On radiographs, the LPC comes out as a well-defined oval, round, or somewhat tear-drop shape. In rare instances, possible implications include loss of lamina dura, loss of enamel and dentine of bordering teeth, and enlargement of the periodontal ligament space. 

Under the microscope, the Lateral Periodontal Cyst appears as a cystic activity with an extremely thin layer of epithelium around its margin and supported by connective tissue. Mostly, no inflammatory cells are present; however, in some rare cases, the fibrous capsule may exhibit slight inflammation. Lastly, numerous transparent cells rich in glycogen might be present in plaques or the epithelium layers. 

Diagnosis of LPC

The diagnosis of an LPC is necessary when the cyst location is confined to the anterior maxillary tooth roots, the periodontal segment of the tooth, or around mandibular premolar roots. 

The diagnosis is predominantly based on radiographic findings. Histopathological studies and analysis are employed to differentiate between LPC and other cysts resulting from inflammatory causes or potential keratocystic odontogenic tumours. Once a confirmed diagnosis is established, treatment is carefully planned and administered to prevent the recurrence of the lesion.

Treatment: Getting rid of it

Fortunately, in most cases, LPC is relatively harmless.
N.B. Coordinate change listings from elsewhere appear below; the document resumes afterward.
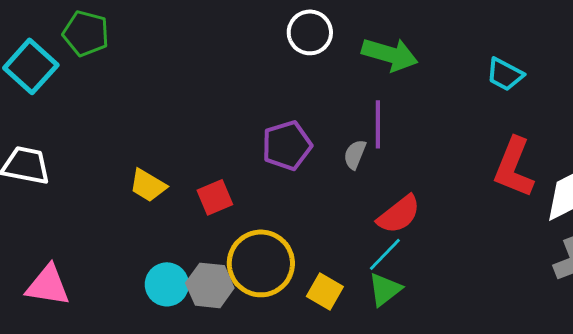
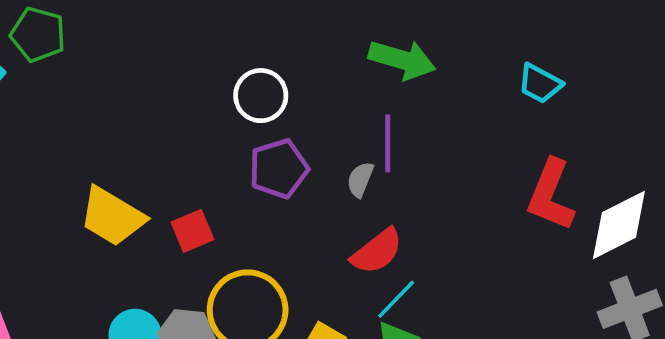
white circle: (310, 32) -> (261, 96), moved
yellow trapezoid: (148, 185) -> (112, 217), size x1.5
red semicircle: (399, 214) -> (377, 251), moved

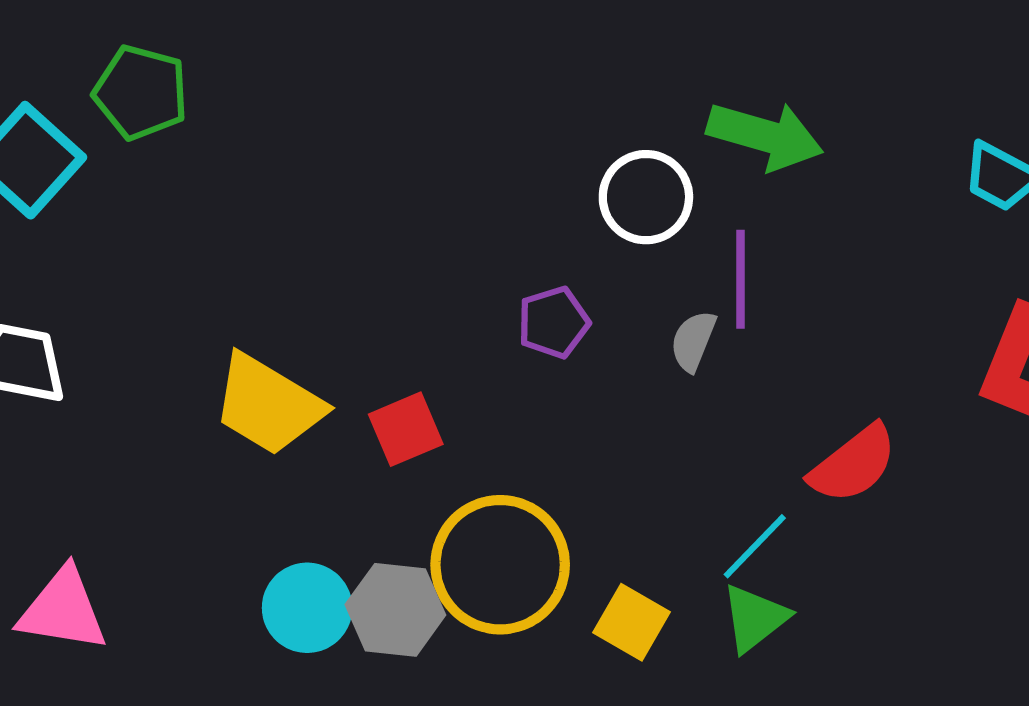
white circle: (261, 96) -> (646, 197), moved
purple pentagon: (279, 169) -> (554, 322), size x0.7
red semicircle: (377, 251) -> (853, 464), moved

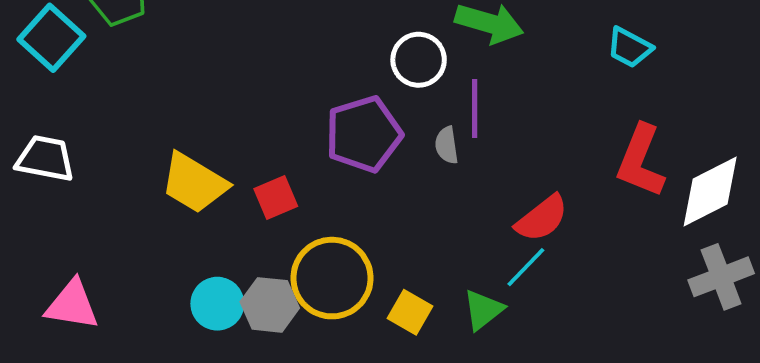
purple pentagon: (554, 322) -> (364, 134), size x1.8
gray semicircle: (693, 341) -> (447, 145), turned -30
cyan line: (755, 546) -> (526, 267), moved

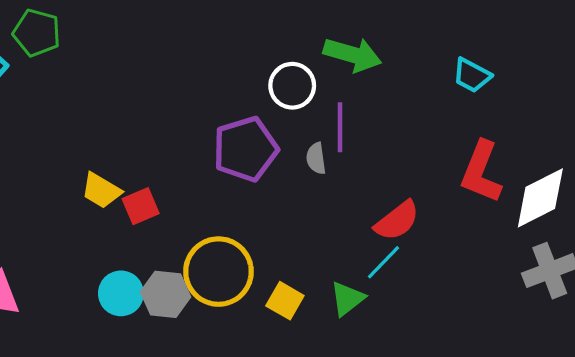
yellow trapezoid: (194, 183) -> (101, 191), size x0.7
red square: (276, 198) -> (141, 206), moved

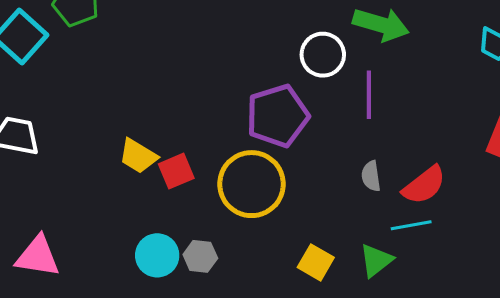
gray semicircle: (316, 158) -> (371, 176), moved
cyan line: (384, 262) -> (411, 225), turned 36
yellow circle: (218, 272) -> (252, 184), moved
gray hexagon: (166, 294) -> (200, 256), size x0.7

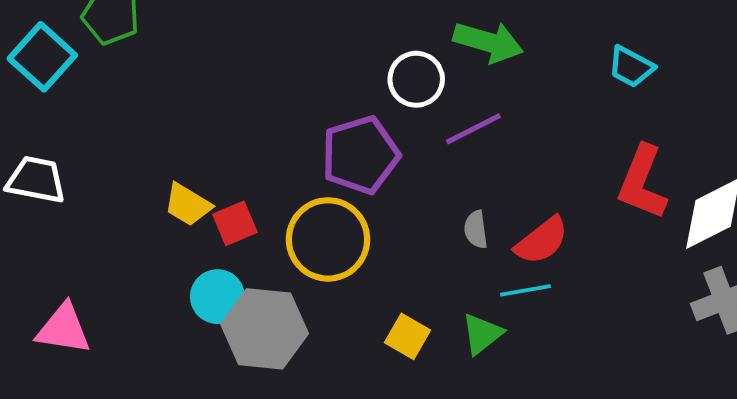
purple line: (369, 95) -> (473, 129), turned 63
cyan circle: (157, 255) -> (217, 297), moved
gray hexagon: (200, 256) -> (265, 329), size x2.0

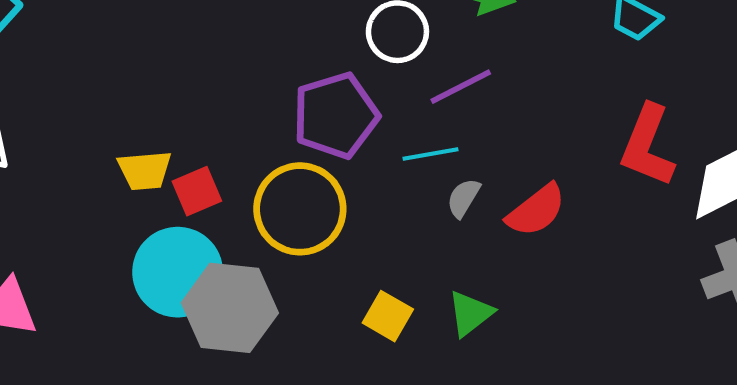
yellow trapezoid: (188, 205) -> (145, 170), turned -36
gray semicircle: (476, 230) -> (463, 198), turned 39
cyan line: (526, 290) -> (430, 154), moved
cyan circle: (217, 297) -> (178, 272), size x1.5

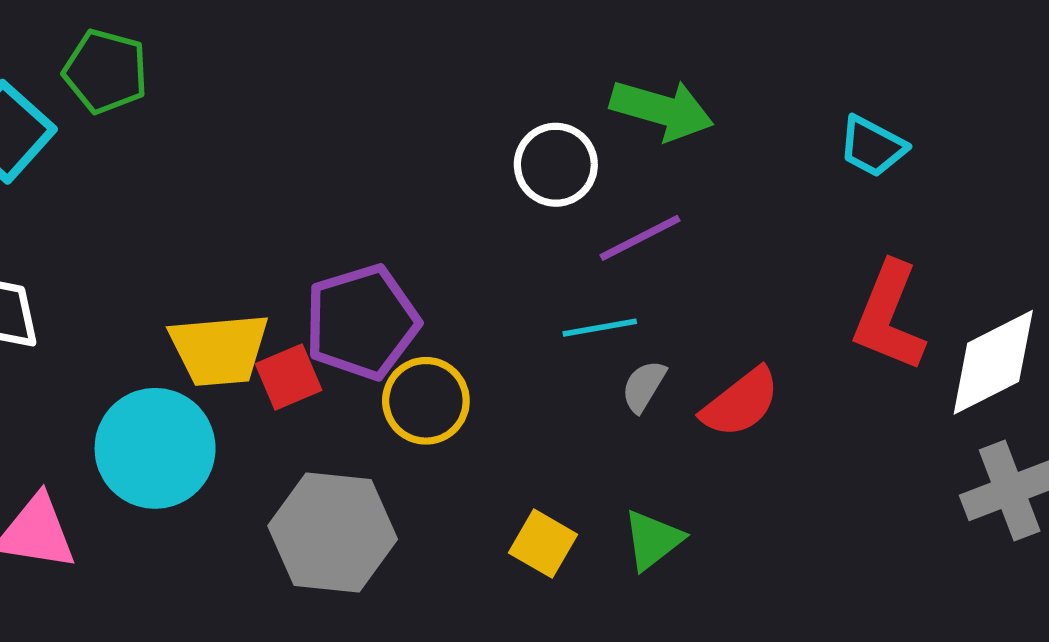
purple pentagon: (336, 116) -> (362, 322), moved
yellow trapezoid: (145, 170) -> (219, 350), size x1.4
yellow circle: (300, 209) -> (426, 401), size x0.7
cyan circle: (178, 272) -> (155, 448), moved

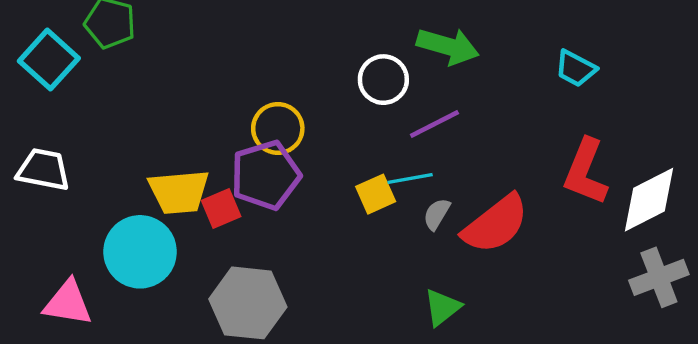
yellow circle: (426, 401) -> (278, 128), moved
red semicircle: (741, 403) -> (496, 224), size x1.4
yellow square: (543, 544) -> (376, 194), moved, turned 36

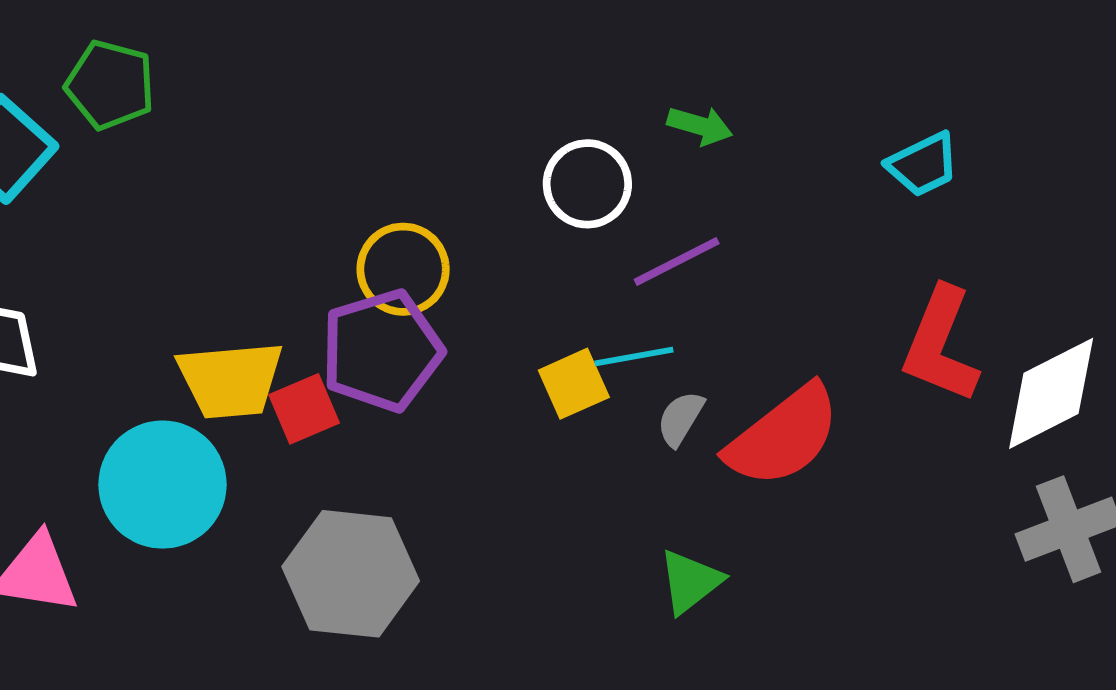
green arrow: (448, 46) -> (700, 126), size x0.6
cyan trapezoid: (576, 68) -> (923, 164), turned -54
However, if the cyst grows to the extent that it makes life uncomfortable for you or begins threatening the adjacent tissues, then treatment is necessary. 
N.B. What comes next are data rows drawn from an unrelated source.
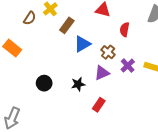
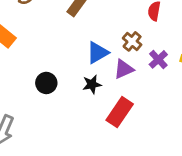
blue triangle: (82, 44) -> (97, 53), moved
red rectangle: (99, 105) -> (120, 112), size x1.5

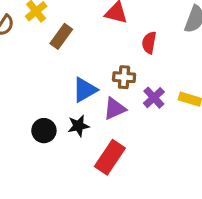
brown cross: (132, 41) -> (124, 77), turned -36
black circle: (46, 83) -> (44, 131), moved

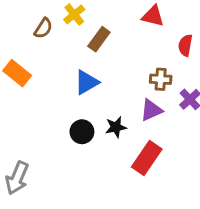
blue triangle: (85, 90) -> (87, 82), moved

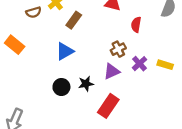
brown semicircle: (43, 28) -> (34, 12), turned 40
brown cross: (161, 79) -> (118, 49), turned -32

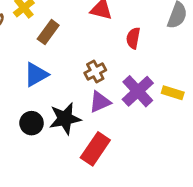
brown cross: (118, 49) -> (95, 72), moved
purple cross: (139, 64) -> (138, 91), size x1.5
black star: (86, 84) -> (65, 119), size x1.5

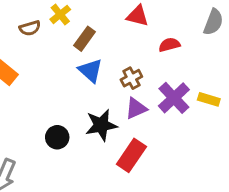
red semicircle: (133, 38) -> (169, 45), turned 65
blue triangle: (36, 75) -> (91, 71), moved, turned -48
black circle: (32, 123) -> (57, 137), moved

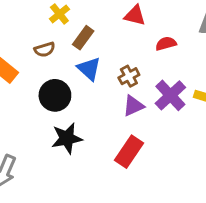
brown semicircle: (30, 28) -> (45, 50), moved
black star: (101, 125) -> (67, 138), moved
black circle: (57, 137) -> (55, 95), moved, size x1.4

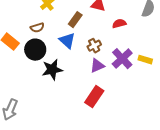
brown rectangle: (83, 38) -> (75, 20), moved
black circle: (55, 95) -> (35, 50), moved
black star: (67, 138) -> (52, 70), moved

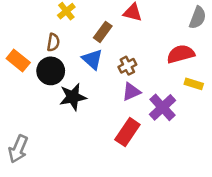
red semicircle: (119, 24) -> (181, 54), moved, size x1.5
brown semicircle: (37, 28) -> (53, 42), turned -64
purple cross: (122, 59) -> (163, 107), moved

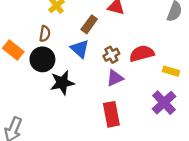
red semicircle: (181, 54) -> (142, 54), moved
purple cross: (163, 107) -> (164, 103), moved
red rectangle: (127, 132) -> (111, 114), turned -45

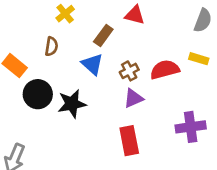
black circle: (42, 59) -> (38, 94), moved
yellow rectangle: (171, 71) -> (199, 59), moved
purple cross: (164, 103) -> (191, 127), turned 35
This is where oral surgeons in Palo Alto come in handy as the cyst is removed surgically.

The surgical removal of a lateral periodontal cyst (LPC) involves the following steps:

  1. Anesthesia: The first step is to administer local anesthesia to numb the area around the cyst and the affected tooth. 
  2. Incision: Once the area is numb, your oral surgeon will make an incision in the gum tissue overlying the cyst. The size and shape of the incision will depend on the size and location of the cyst.
  3. Accessing the cyst: The surgeon will then use a small surgical instrument to carefully separate the surrounding gum tissue from the cyst to gain access. 
  4. Removal of the cyst: Your surgeon will use a surgical instrument to remove the entire LPC and any associated inflamed tissue. The cyst will be sent for histopathological examination to confirm the diagnosis and rule out any malignancy.
  5. Closure: Once the cyst has been removed, the surgeon will carefully clean the area and close the incision using sutures. Sometimes, a small drain may be placed to allow any excess fluid to drain from the surgical site.
  6. Post-operative care: You will be given instructions on how to care for the surgical site, including how to keep the area clean and avoid irritating the incision. Antibiotics and pain medication may also be prescribed as needed.
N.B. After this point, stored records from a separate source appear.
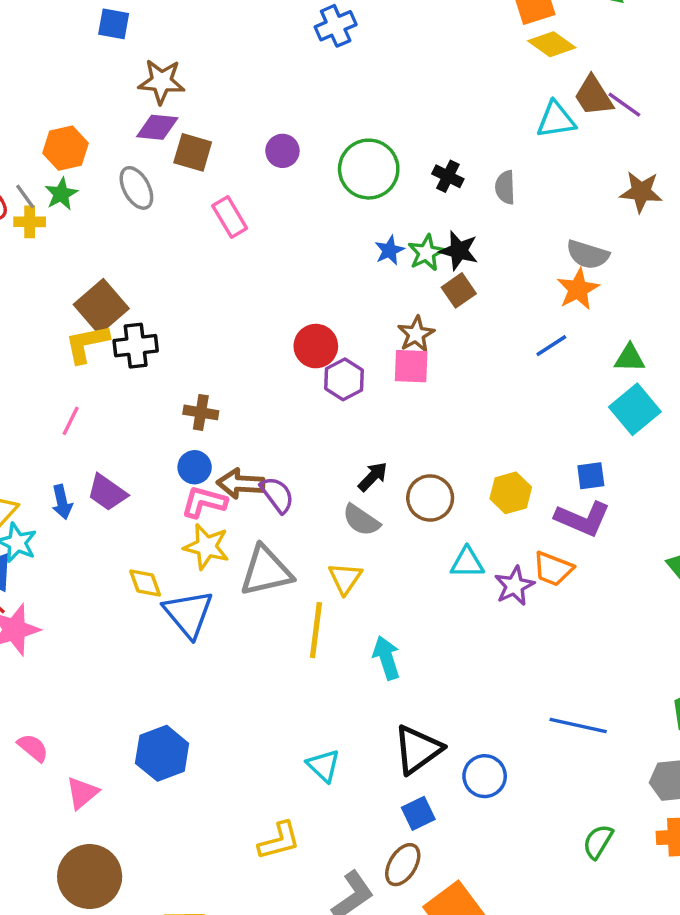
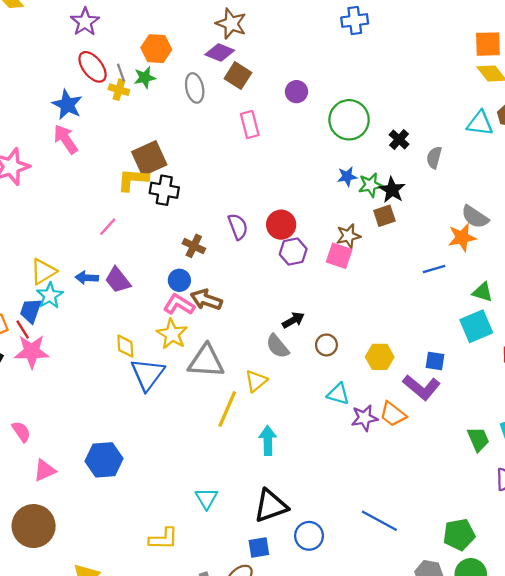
purple semicircle: (277, 495) -> (238, 227), moved
brown circle: (430, 498) -> (326, 345), size x0.7
blue arrow: (62, 502) -> (87, 278), turned 90

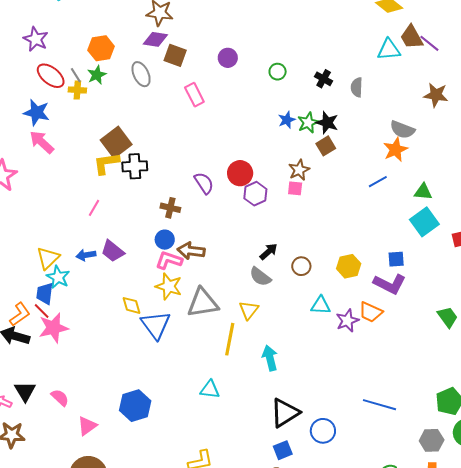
green circle: (349, 120) -> (278, 72), size x0.5
pink square: (339, 256) -> (295, 188), size x0.7
cyan triangle: (206, 498) -> (210, 390), moved, turned -40

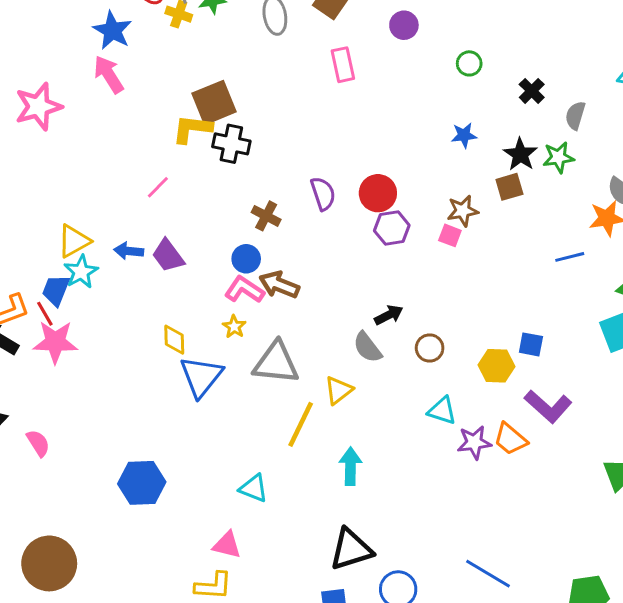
green star: (308, 123) -> (558, 157), moved
blue square: (396, 259) -> (531, 344), moved
yellow star: (169, 286) -> (234, 327), size x0.6
pink triangle: (87, 426) -> (227, 545), moved, turned 35

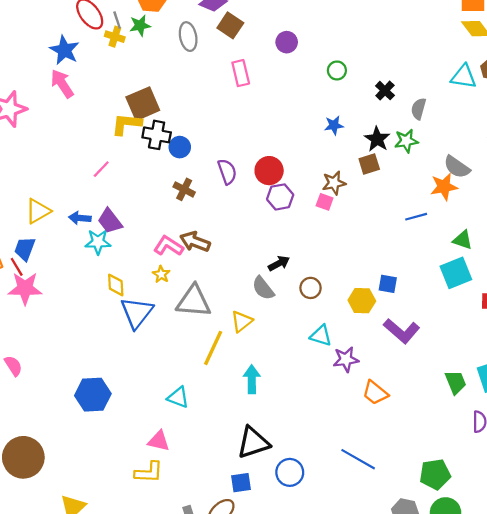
blue circle: (246, 259) -> (180, 147), moved
cyan star: (81, 272) -> (98, 242), moved, turned 30
orange trapezoid: (510, 439) -> (375, 393), moved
Follow-up: Lastly, you will be scheduled for follow-up appointments to monitor healing and ensure that the cyst does not recur. The follow-up frequency may vary depending on the individual case.

Prevention of LPC

Observing oral hygiene and seeing the best periodontists in Palo Alto at least bi-annually are significant steps in preventing LPC and other common dental diseases. Teeth that remain healthy rarely ever have cysts developing near or around them.